Searching strings where substring occur at specific positions with negative look-ahead

Question

I am just facing a probem when trying to create a regex which should help finding strings including specific combinations of substrings.

For example i am searching for the substring combination:

ab-ab-cd

1) "xxxabxxxxxxabxxxxcdxxx" -> should be a match

2) "xxxabxxxxabxxxxabxxxxcdxxxx -> no match

3) "xxxabxxxxxxxxxxcdxxxx -> no match

to make it even more complicated:

4) "xxxabxxxxxabxxxxcdxxxabxxx -> should also be a match

My substring combinations could also be like this:

ab-cd

or

ab-ab-ab-cd

or

ab-cd-ab-cd

For all these (and more) examples I am looking for a systematic way to build the corresponding regexes in a systematic way so that only strings are found as matches where the substrings occur in the right order and with correct frequency.

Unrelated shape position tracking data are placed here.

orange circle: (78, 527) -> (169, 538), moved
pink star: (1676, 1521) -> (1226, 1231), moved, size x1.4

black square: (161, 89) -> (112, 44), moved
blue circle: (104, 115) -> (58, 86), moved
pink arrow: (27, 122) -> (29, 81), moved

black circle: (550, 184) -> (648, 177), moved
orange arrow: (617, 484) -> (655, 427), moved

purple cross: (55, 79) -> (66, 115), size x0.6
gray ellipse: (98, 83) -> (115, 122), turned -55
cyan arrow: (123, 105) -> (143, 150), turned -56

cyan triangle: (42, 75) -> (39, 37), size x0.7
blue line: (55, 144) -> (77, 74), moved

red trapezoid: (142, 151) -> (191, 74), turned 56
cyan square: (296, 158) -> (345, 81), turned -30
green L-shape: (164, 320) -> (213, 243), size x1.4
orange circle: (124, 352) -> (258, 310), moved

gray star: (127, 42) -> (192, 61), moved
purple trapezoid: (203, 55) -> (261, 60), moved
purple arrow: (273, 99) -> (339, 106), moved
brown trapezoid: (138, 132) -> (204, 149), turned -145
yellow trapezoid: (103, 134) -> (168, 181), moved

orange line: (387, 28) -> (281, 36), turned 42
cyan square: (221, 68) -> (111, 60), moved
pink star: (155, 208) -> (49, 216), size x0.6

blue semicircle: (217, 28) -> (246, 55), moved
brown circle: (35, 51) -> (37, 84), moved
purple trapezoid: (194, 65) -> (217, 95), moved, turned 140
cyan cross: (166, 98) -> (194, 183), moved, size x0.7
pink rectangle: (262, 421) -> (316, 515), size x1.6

I got something like this for the "ab-ab-cd" substring search but it fails in cases like 4) of my examples.

p = re.compile("(?:(?!ab).)*ab.*?ab(?!.*ab).*cd",re.IGNORECASE)

In cases like 4) this one works in but in also matches strings like 2):

p = re.compile("(?:(?!ab).)*ab(?:(?!ab).)*ab((?!ab|cd)*).*cd", re.IGNORECASE)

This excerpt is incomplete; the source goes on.